Chadick later testified that he was on vacation in Michigan the week of August 10, 2009. (2d Hr'g Tr. 101:23).

In Mr. Chadick's rebuttal testimony, he did not dispute Tammy Bolster's testimony. He acknowledged, through counsel, that while the exact amount is uncertain, he received at least $1,000.00 from the Bolsters in anticipation of filing a bankruptcy petition on their behalf and admits that he received payment from them as recently as July 15, 2009. He acknowledged that the original and amended accounting which he submitted to the court on September 8 and 9, 2009 did not reflect the $1,000.00. The only explanation of his representation of the Bolsters that Chadick offered was that his office had been looking for their file for days and discovered "that the file had been inadvertently listed as a closed file and boxed for storage early in August." (2d Hr'g Tr. 89:3-4). He proffered this in an attempt to also explain why he did not have any records to show how much money he had received from the Bolsters in anticipation of filing a bankruptcy case on their behalf. Presumably, accurate accounting and required bookkeeping records would disclose funds in client escrow accounts for fees not yet earned in connection with commencing a bankruptcy case, as well as expenses not yet incurred for filing the petition. If the only financial records regarding receipt of client trust funds remain boxed with client papers in a closed file in storage, in this court's view, serious fiduciary concerns arise.

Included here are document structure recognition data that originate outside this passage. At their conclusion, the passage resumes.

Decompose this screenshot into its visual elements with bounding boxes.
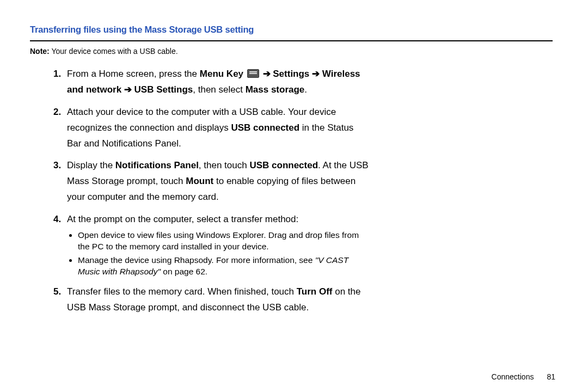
step-1-text2: , then select bbox=[193, 84, 245, 95]
step-3-text2: , then touch bbox=[199, 160, 250, 170]
note-line: Note: Your device comes with a USB cable… bbox=[30, 47, 561, 56]
step-4: At the prompt on the computer, select a … bbox=[64, 212, 369, 278]
settings-label: Settings bbox=[273, 69, 309, 79]
step-4-sublist: Open device to view files using Windows … bbox=[67, 230, 369, 278]
arrow-icon: ➔ bbox=[124, 84, 132, 95]
turn-off-label: Turn Off bbox=[297, 286, 333, 297]
usb-connected-label: USB connected bbox=[231, 122, 299, 133]
step-3-text: Display the bbox=[67, 160, 115, 170]
mass-storage-label: Mass storage bbox=[246, 84, 305, 95]
usb-connected-label2: USB connected bbox=[249, 160, 318, 170]
note-text: Your device comes with a USB cable. bbox=[50, 47, 178, 56]
steps-list: From a Home screen, press the Menu Key ➔… bbox=[30, 66, 369, 315]
note-label: Note: bbox=[30, 47, 50, 56]
step-4-b2-tail: on page 62. bbox=[161, 267, 207, 276]
step-5: Transfer files to the memory card. When … bbox=[64, 284, 369, 316]
section-heading: Transferring files using the Mass Storag… bbox=[30, 24, 561, 35]
step-4-text: At the prompt on the computer, select a … bbox=[67, 214, 298, 224]
step-1-end: . bbox=[304, 84, 307, 95]
menu-key-icon bbox=[247, 69, 259, 78]
mount-label: Mount bbox=[186, 176, 213, 186]
step-3: Display the Notifications Panel, then to… bbox=[64, 158, 369, 205]
menu-key-label: Menu Key bbox=[200, 69, 243, 79]
arrow-icon: ➔ bbox=[312, 69, 320, 79]
step-4-b2-text: Manage the device using Rhapsody. For mo… bbox=[78, 255, 315, 265]
step-4-bullet-2: Manage the device using Rhapsody. For mo… bbox=[78, 255, 369, 278]
step-1-text: From a Home screen, press the bbox=[67, 69, 200, 79]
step-2: Attach your device to the computer with … bbox=[64, 105, 369, 152]
page-footer: Connections81 bbox=[492, 372, 555, 381]
arrow-icon: ➔ bbox=[263, 69, 271, 79]
step-5-text: Transfer files to the memory card. When … bbox=[67, 286, 297, 297]
divider bbox=[30, 40, 553, 41]
step-1: From a Home screen, press the Menu Key ➔… bbox=[64, 66, 369, 98]
footer-page-number: 81 bbox=[547, 372, 555, 381]
usb-settings-label: USB Settings bbox=[134, 84, 193, 95]
step-4-bullet-1: Open device to view files using Windows … bbox=[78, 230, 369, 253]
notifications-panel-label: Notifications Panel bbox=[115, 160, 199, 170]
footer-section: Connections bbox=[492, 372, 534, 381]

See N.Y. R. Prof'l Conduct 1.15: Preserving Identity of Funds and Property of Others; Fiduciary Responsibility; Commingling and Misappropriation of Client Funds or Property; maintenance of Bank Accounts; Record Keeping; Examination of Records (effective Apr. 1, 2009).

Daniel Doherty

On August 24, 2009, this court entered an order in the case of In re Daniel P. Doherty, Case No. 09-30341, at Docket no. 16, ordering Chadick to disgorge and pay to the debtor $750.00 by September 15, 2009, and to submit documentary proof to the United States Trustee's Office that he has "disgorged all fees received in connection with this case." (Order Granting Motion to Review Fees Paid Pursuant to 11 U.S.C. § 329 and for Disgorgement of Fees Paid to Christopher J. Chadick and for the Imposition of Sanctions Pursuant to 11 U.S.C. § 105(a), Aug. 24, 2009). At the September 24 hearing, Daniel Doherty testified that he had not received payment from Chadick. Assistant United States trustee Guy Van Baalen, Esq. also confirmed on the record that his office had not received the required documentary proof as directed by court order.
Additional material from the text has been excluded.